Dopo le pressioni ricevute dall’Europa, sia Meta sia X (il social network di Musk noto un tempo come Twitter) sostengono di aver intrapreso azioni più decise per contrastare le fake news e i post violenti che riguardano il conflitto in corso tra Hamas e Israele.
Il Ceo di Meta, Mark Zuckerberg, ha affermato in una “storia” su Instagram che “l’attacco terroristico di Hamas a Israele è una malvagità pura”. “Non si può mai giustificare un atto di terrorismo nei confronti di persone innocenti” ha aggiunto Zuckerberg.

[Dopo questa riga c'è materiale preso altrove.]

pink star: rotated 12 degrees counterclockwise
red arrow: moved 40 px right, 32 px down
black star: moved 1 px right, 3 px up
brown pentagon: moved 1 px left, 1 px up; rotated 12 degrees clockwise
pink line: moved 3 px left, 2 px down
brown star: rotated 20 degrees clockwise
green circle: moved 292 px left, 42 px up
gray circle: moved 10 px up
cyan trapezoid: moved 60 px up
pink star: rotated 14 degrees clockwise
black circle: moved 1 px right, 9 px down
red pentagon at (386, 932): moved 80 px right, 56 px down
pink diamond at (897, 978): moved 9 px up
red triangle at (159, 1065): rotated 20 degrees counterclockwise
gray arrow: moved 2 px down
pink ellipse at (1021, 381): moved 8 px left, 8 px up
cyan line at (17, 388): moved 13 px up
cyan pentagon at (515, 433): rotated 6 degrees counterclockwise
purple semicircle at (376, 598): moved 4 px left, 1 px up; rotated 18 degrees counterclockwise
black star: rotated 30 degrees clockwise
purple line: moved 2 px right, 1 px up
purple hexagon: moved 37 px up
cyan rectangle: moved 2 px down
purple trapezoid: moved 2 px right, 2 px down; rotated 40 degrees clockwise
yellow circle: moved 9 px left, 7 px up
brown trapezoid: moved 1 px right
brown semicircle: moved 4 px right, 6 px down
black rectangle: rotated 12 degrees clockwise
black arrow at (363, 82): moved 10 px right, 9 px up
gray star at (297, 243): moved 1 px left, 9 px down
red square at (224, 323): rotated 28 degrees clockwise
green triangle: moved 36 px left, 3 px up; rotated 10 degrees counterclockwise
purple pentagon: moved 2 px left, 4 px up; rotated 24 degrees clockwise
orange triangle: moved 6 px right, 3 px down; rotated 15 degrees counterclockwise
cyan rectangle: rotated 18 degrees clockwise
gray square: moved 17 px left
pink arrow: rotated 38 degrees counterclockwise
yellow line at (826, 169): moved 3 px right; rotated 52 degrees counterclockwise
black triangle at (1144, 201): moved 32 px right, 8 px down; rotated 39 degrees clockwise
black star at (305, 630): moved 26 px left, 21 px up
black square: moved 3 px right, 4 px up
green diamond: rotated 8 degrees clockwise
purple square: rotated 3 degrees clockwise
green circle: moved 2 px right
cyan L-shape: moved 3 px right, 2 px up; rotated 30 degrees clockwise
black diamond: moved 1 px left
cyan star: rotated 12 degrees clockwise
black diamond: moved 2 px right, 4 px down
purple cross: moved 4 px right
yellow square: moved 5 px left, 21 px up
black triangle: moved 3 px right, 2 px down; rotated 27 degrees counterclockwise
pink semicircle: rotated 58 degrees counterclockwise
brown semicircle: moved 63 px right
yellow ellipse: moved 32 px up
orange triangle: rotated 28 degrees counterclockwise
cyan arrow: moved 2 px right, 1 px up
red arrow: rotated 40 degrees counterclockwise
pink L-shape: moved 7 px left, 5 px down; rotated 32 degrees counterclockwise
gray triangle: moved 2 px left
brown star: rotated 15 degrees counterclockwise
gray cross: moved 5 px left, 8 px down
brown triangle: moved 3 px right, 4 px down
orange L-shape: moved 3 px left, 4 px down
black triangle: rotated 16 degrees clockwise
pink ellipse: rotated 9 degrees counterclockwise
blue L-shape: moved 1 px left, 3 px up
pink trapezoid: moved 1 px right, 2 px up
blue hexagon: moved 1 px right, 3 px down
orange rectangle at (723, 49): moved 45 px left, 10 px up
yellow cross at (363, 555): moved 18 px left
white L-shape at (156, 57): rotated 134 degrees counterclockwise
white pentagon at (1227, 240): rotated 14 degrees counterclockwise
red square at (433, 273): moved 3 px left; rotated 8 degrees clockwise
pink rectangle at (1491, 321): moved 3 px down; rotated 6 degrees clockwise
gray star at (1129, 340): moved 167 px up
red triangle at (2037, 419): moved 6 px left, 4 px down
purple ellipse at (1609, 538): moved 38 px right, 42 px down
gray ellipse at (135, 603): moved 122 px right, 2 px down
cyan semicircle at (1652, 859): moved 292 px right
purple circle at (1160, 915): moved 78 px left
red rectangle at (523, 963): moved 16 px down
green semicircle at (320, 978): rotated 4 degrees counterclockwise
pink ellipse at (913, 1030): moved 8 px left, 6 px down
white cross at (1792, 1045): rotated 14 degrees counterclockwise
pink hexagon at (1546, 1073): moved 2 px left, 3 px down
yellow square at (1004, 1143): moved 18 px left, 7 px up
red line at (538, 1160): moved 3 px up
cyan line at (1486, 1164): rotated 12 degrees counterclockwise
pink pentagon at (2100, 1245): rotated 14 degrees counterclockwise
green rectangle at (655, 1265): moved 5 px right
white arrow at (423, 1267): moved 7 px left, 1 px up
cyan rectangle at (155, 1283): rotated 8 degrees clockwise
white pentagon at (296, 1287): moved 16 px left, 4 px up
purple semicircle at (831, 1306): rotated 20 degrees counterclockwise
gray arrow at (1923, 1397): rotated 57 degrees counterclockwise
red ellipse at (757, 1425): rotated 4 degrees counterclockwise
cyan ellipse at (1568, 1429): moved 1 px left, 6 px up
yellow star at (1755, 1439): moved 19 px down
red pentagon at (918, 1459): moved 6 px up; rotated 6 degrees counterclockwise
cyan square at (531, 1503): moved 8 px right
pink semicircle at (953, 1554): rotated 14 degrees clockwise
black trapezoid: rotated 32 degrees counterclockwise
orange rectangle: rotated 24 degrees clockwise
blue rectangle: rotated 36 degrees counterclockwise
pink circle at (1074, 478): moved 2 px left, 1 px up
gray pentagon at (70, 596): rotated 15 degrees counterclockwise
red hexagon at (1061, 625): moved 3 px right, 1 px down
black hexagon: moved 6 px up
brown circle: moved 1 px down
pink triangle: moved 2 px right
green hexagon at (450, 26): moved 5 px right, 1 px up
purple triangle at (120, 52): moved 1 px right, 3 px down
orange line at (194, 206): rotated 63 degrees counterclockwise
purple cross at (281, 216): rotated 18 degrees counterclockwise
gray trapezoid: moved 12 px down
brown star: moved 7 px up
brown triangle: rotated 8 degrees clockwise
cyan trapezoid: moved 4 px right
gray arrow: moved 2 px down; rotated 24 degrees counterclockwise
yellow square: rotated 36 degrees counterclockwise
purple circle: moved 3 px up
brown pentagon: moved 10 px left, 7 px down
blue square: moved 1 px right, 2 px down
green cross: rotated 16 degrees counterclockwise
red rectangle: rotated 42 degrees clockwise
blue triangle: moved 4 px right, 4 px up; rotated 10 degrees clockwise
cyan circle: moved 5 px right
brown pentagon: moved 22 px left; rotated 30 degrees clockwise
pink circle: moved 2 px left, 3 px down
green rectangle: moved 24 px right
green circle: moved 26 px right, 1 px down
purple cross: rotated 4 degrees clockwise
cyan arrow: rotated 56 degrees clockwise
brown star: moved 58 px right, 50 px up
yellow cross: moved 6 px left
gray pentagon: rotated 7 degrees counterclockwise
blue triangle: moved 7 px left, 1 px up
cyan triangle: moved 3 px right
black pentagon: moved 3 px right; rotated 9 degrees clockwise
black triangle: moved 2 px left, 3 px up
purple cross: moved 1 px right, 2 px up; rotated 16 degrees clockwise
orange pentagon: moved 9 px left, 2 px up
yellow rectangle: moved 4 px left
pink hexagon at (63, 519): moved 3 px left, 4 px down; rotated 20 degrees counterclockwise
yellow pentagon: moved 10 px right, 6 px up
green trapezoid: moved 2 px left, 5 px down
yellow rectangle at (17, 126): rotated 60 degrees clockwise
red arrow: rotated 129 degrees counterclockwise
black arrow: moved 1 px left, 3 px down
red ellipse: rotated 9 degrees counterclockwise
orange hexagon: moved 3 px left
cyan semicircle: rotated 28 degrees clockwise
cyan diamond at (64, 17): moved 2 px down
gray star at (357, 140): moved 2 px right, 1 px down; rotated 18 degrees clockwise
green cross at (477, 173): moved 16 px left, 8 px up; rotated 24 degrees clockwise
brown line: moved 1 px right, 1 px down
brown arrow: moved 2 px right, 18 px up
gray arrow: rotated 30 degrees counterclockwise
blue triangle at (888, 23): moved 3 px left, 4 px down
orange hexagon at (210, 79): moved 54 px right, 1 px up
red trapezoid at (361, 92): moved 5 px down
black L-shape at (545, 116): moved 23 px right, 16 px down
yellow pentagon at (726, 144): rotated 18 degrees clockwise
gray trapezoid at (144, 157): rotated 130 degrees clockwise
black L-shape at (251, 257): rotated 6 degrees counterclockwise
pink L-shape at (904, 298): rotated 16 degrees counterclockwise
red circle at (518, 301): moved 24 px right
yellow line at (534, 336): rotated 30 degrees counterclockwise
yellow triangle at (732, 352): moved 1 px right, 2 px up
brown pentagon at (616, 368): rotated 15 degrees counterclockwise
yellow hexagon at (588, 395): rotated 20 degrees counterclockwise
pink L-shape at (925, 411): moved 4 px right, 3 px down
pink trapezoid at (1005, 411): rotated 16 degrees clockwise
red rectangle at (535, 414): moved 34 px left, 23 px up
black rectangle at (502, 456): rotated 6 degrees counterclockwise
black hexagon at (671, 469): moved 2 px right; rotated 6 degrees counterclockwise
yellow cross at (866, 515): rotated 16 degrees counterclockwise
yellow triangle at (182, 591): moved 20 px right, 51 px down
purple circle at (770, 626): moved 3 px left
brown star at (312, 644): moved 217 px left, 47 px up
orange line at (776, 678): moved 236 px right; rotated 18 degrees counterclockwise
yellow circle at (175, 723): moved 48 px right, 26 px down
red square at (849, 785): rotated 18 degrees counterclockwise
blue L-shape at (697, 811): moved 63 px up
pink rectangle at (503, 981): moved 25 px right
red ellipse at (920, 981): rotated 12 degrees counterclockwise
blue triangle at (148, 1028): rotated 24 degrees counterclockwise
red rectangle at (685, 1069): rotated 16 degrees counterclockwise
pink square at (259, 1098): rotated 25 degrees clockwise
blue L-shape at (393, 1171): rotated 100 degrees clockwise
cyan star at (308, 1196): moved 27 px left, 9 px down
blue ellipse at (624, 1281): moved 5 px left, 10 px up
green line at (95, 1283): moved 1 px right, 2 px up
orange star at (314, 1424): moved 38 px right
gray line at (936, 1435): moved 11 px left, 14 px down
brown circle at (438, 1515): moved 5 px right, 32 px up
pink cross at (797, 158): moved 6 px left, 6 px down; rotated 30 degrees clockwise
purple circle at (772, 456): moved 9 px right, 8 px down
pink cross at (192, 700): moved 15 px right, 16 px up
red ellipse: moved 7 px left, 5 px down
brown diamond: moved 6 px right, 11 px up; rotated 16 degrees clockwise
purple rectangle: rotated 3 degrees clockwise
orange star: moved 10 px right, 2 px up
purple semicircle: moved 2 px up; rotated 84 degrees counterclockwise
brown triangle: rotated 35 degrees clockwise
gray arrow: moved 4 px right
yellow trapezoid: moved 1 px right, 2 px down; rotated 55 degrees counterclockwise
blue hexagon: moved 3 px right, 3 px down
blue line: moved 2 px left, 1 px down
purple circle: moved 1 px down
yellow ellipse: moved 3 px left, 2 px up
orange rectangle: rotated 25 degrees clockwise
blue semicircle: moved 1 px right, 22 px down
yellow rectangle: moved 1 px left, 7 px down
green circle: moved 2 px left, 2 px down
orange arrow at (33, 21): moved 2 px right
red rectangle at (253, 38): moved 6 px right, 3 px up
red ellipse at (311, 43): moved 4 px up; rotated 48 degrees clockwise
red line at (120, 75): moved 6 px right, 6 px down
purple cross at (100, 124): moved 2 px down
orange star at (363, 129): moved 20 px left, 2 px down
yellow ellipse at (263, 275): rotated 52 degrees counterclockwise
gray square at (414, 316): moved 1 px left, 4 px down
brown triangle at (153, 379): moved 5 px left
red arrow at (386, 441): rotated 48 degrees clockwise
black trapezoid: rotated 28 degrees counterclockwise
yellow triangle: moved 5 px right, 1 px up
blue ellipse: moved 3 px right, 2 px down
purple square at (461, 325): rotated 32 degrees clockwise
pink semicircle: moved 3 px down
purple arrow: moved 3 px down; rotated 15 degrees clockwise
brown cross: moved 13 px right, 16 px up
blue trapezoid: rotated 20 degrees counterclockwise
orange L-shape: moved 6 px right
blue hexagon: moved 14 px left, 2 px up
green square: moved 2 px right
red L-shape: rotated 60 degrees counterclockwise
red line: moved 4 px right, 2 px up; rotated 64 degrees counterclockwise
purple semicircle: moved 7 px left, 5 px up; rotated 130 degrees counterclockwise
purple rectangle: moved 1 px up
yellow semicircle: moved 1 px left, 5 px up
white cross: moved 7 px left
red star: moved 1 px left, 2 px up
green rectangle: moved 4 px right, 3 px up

Venerdì scorso Meta – l’azienda che controlla Facebook, Instagram e Whatsapp – ha annunciato la costituzione di uno speciale gruppo di coordinamento che avrà il compito di moderare i contenuti legati alla guerra in atto. Una serie di esperti, compresi coloro che parlano in modo fluente la lingua ebraica e araba, stanno lavorando per rimuovere più rapidamente i contenuti che violano le politiche dei social network dell’azienda di Menlo Park.
Nei primi tre giorni del conflitto, Meta sostiene di aver rimosso o segnalato più di 795.000 post in ebraico e arabo che hanno violato le sue politiche riguardanti organizzazioni e individui pericolosi, contenuti violenti ed espliciti e incitamento all’odio.
Ma per i sostenitori della causa palestinese questa moderazione si sarebbe spinta troppo oltre. Il New York Times scrive che “migliaia di sostenitori palestinesi sostengono che i loro post sono stati soppressi o rimossi da Facebook e Instagram, anche se i messaggi non infrangono le regole delle piattaforme”. Il riferimento è ai post pubblicati sul social per esprimere sostegno ai civili palestinesi sfollati, feriti o uccisi dagli attacchi aerei israeliani.
Un portavoce di Meta, Andy Stone, ha fatto sapere che l’azienda ha identificato “un bug che incideva su tutte le storie che ricondividevano i post di Reels e Feed” e che “Questo bug interessava gli account in egual misura in tutto il mondo e non aveva nulla a che fare con l’oggetto del contenuto: lo abbiamo risolto il più rapidamente possibile”
Migliaia di utenti hanno trovato comunque un altro modo per far sentire la loro voce in sostegno del popolo palestinese: scrivere sotto una foto di Beyoncé Knowles.
Su Instagram la cantante americana ha 318 milioni di follower. Il suo profilo è tra i 10 più seguiti della piattaforma. Per chi vuole esprimere solidarietà al popolo palestinese, l’account di Beyoncé è insomma una vetrina perfetta.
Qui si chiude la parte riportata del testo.